Lead author Professor Steve Tsang (St Antony’s, 1981) generously spoke to QUAD to share some summary thoughts, including reflections on the recent Taiwanese elections and the security status of Taiwan.
But first the central subject of the book, ‘Xi Jinping Thought.’ The actual idea of a body of thought, formally inculcated across China since 2017, is a direct echo from ‘Mao Zedong Thought’, says Steve.
‘Xi does respect Mao – the only previous leader of China with whom he is willing to identify, of whom he is proud.’
‘But he is not imitating Mao and we should not underestimate that. Mao wanted to surpass the United Kingdom and catch up with America. Xi has far greater ambition than that, he wants to return China to the zenith of its global influence, seen historically.’
Asked what period of history Xi sees as China’s ‘zenith’ reference point, Tsang says there are many peaks in China’s past to which reference could be made, but that ‘there is history and there is history.’ The formal teaching of doctrinal Chinese history is the projection of a dogma; the real past is another thing entirely.
Tsang’s own view, and he prefaces his reply with an apology because it sounds like a convolution, is to ask how we define China and greatness. ‘The Han dynasty (206 BC-220 AD) was a high point of Chinese influence, but only if we are willing to agree that this was ‘China’. Another was the Yuan era, established by the fifth khagan-emperor of the Mongol Empire and lasted 1271-1368 – but of course that was a Mongolian incursion associated with Genghis Khan.
‘The Tang dynasty (618-907) was a very magnificent period but it was governed by a mixed Turkic and Han royal family. Was that China?’ Then there was the Qing dynasty (1664-1911) when China was a part of the Manchu Empire.
All such questions elicit messy answers as they typically do for most countries questioning their deep past.
There is no such messiness for Xi Jinping Thought, which for example says that by 2049, the Centenary of Communist rule in China, Taiwan must be part of China, if not peacefully then by whatever means necessary.
Xi has also said that the Chinese armed forces must achieve the capability for taking Taiwan by force, by 2027. Does that mean that we have three years left before a disastrous conflagration?

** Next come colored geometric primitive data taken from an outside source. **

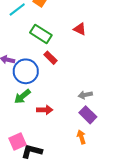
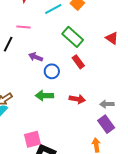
blue circle: (26, 71) -> (52, 71), size x0.6
green arrow: (22, 96) -> (44, 96), turned 30
red arrow: (45, 110) -> (77, 99), moved

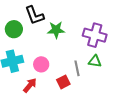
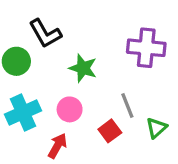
green star: (56, 30) -> (83, 68), moved, turned 30
green triangle: (95, 61) -> (156, 128), moved, turned -40

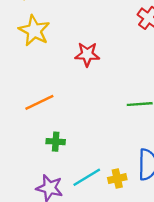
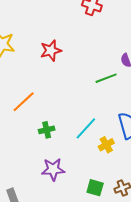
cyan line: (87, 177) -> (86, 128), moved

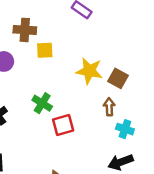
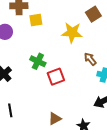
brown square: (118, 78) -> (93, 14), moved, turned 35
brown arrow: (109, 107) -> (90, 59), turned -32

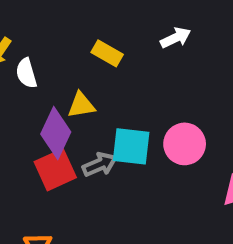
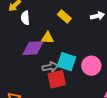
purple diamond: (56, 133) -> (33, 48), turned 50
red square: (55, 170) -> (57, 79), moved

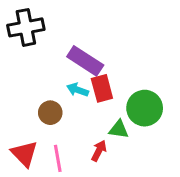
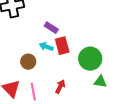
purple rectangle: (85, 61) -> (51, 28), size x0.6
green triangle: (119, 129) -> (100, 82), moved

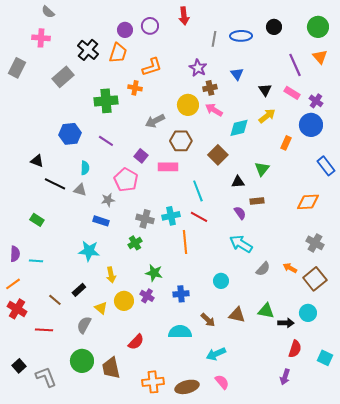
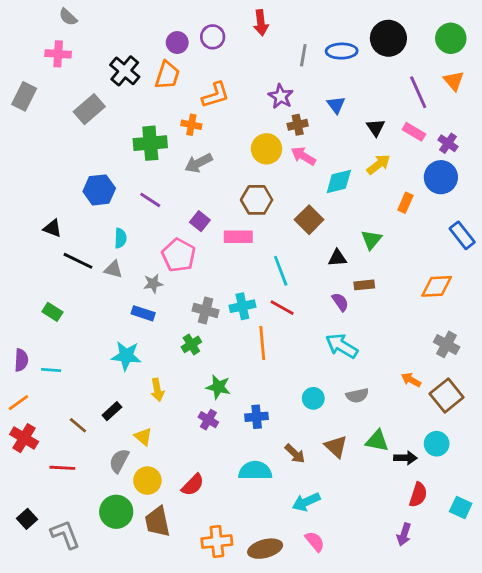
black circle: (274, 27) -> (388, 38), size x1.6
gray arrow: (155, 121) -> (198, 163), moved
gray semicircle: (263, 269) -> (357, 396), moved, turned 35
yellow circle: (124, 301) -> (147, 481), moved
brown triangle: (237, 315) -> (336, 447), turned 30

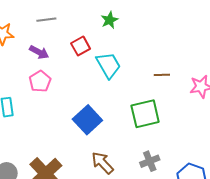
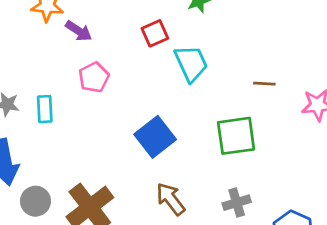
purple arrow: (39, 52) -> (79, 31), moved

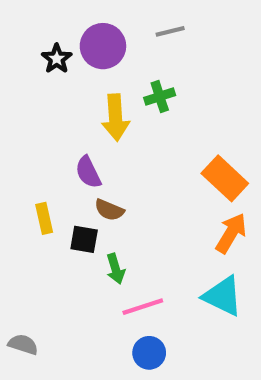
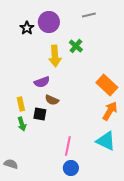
gray line: (170, 31) -> (89, 15), moved
green cross: (160, 97) -> (76, 46), turned -32
purple semicircle: (88, 172) -> (42, 82), turned -84
green arrow: (116, 269) -> (22, 124), moved
pink line: (143, 307) -> (68, 146), turned -60

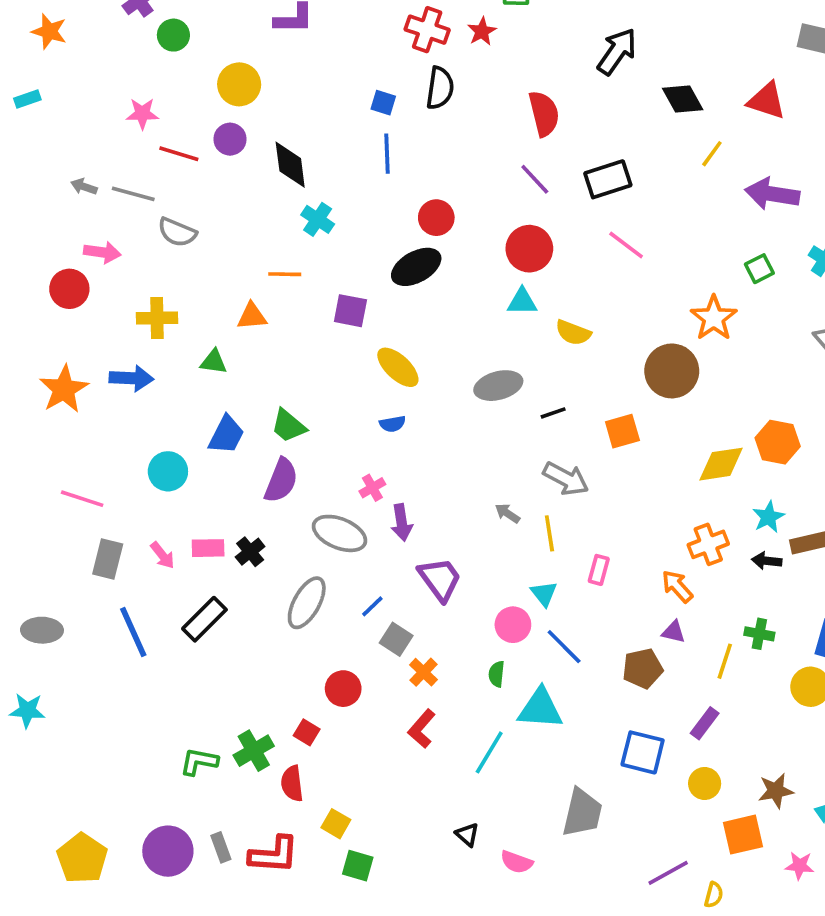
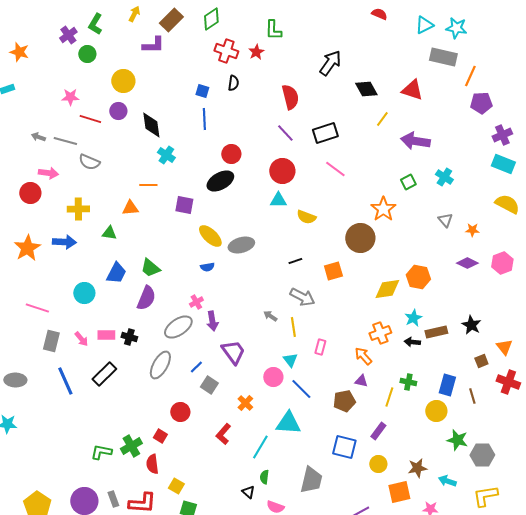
black semicircle: (440, 88) -> (233, 83), size x0.7
gray ellipse: (498, 386) -> (241, 245), moved
gray ellipse: (340, 533) -> (178, 327), turned -56
black cross: (250, 552) -> (129, 337), turned -35
orange cross: (423, 672) -> (245, 403), moved
green semicircle: (497, 674) -> (264, 477), moved

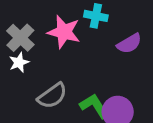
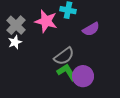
gray semicircle: (52, 96) -> (64, 56), moved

‘Unlikely’, Tsang says. ‘There are two scenarios. One is that Taiwan changes its name and provokes a war in short order. That is very unlikely for now. The second is that Beijing chooses exactly when and how it takes Taiwan, aiming at maximum success at the lowest cost – in that case a short term timeline is highy unlikely.’
He continues by noting that China is by some margin the greatest industrial power on earth. They can build the necessary military hardware by 2027. ‘But the training and combined arms operation necessary to mount a large amphibious assault across the Taiwan Strait, which is more treacherous than the English Channel [and at its narrowest is 81 miles, ed], and also face perhaps not a static defence but a dynamic US armed forces defence, that is something else.’
Continuing the comparison to the English Channel, he notes that it took the Allied Powers two whole years to prepare for D-Day and that it was by comparison with Taiwan rather rudimentary. Everything suggests a decade or more to get ready, he says.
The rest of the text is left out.